### Dataset records ###

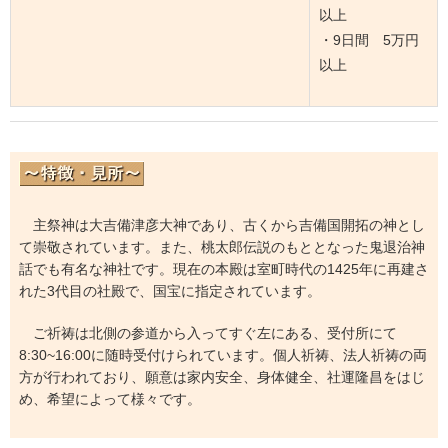
以上
・9日間 5万円
以上
主祭神は大吉備津彦大神であり、古くから吉備国開拓の神とし
て崇敬されています。また、桃太郎伝説のもととなった鬼退治神
話でも有名な神社です。現在の本殿は室町時代の1425年に再建さ
れた3代目の社殿で、国宝に指定されています。
ご祈祷は北側の参道から入ってすぐ左にある、受付所にて
8:30~16:00に随時受付けられています。個人祈祷、法人祈祷の両
方が行われており、願意は家内安全、身体健全、社運隆昌をはじ
め、希望によって様々です。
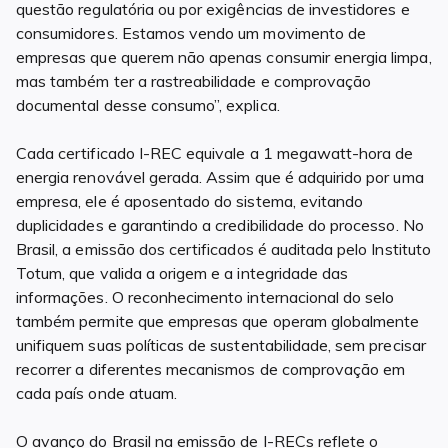
questão regulatória ou por exigências de investidores e
consumidores. Estamos vendo um movimento de
empresas que querem não apenas consumir energia limpa,
mas também ter a rastreabilidade e comprovação
documental desse consumo”, explica.
Cada certificado I-REC equivale a 1 megawatt-hora de
energia renovável gerada. Assim que é adquirido por uma
empresa, ele é aposentado do sistema, evitando
duplicidades e garantindo a credibilidade do processo. No
Brasil, a emissão dos certificados é auditada pelo Instituto
Totum, que valida a origem e a integridade das
informações. O reconhecimento internacional do selo
também permite que empresas que operam globalmente
unifiquem suas políticas de sustentabilidade, sem precisar
recorrer a diferentes mecanismos de comprovação em
cada país onde atuam.
O avanço do Brasil na emissão de I-RECs reflete o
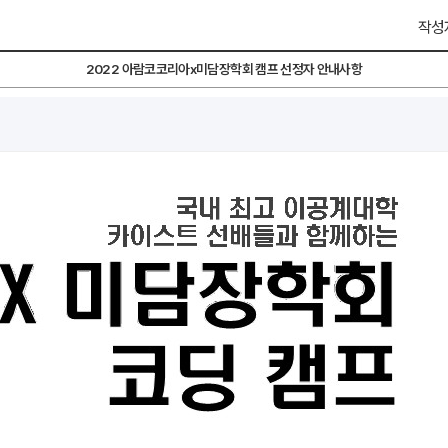
작성자
2022 아람코코리아x미담장학회 캠프 선정자 안내사항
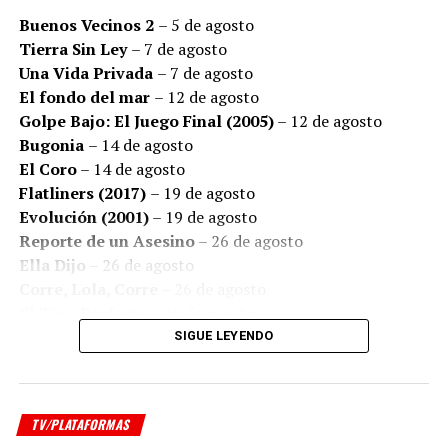
familias expresan preocupación por el acceso a
Buenos Vecinos 2
– 5 de agosto
tratamientos y medicamentos, el estreno adquiere una
Tierra Sin Ley
– 7 de agosto
resonancia especial: detrás de cada diagnóstico existen
Una Vida Privada
– 7 de agosto
historias de amor, de miedo, de fortaleza y de personas
El fondo del mar
– 12 de agosto
que luchan por seguir viviendo.
Golpe Bajo: El Juego Final (2005)
– 12 de agosto
Bugonia
– 14 de agosto
El Coro
– 14 de agosto
Flatliners (2017)
– 19 de agosto
Evolución (2001)
– 19 de agosto
Reporte de un Asesino
– 26 de agosto
Ella Dijo
– 26 de agosto
Corre, Lola, Corre
– 26 de agosto
El Tipo Perfecto
– 26 de agosto
Ricki and the Flash: Entre la Fama y la Familia
– 26
SIGUE LEYENDO
de agosto
Producida por
3 C Films
,
Che Contenidos
,
Avanza
Producciones
y
1:85 Films
, “Instante” se encontrará
Series
disponible en
Prime Video
.
TV/PLATAFORMAS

###

== Exercise requirements ==
Write out exactly the lines that run from the one containing "SIGUE LEYENDO" to the end of the records, both end lines included.

== Exercise output ==
SIGUE LEYENDO
de agosto
Producida por
3 C Films
,
Che Contenidos
,
Avanza
Producciones
y
1:85 Films
, “Instante” se encontrará
Series
disponible en
Prime Video
.
TV/PLATAFORMAS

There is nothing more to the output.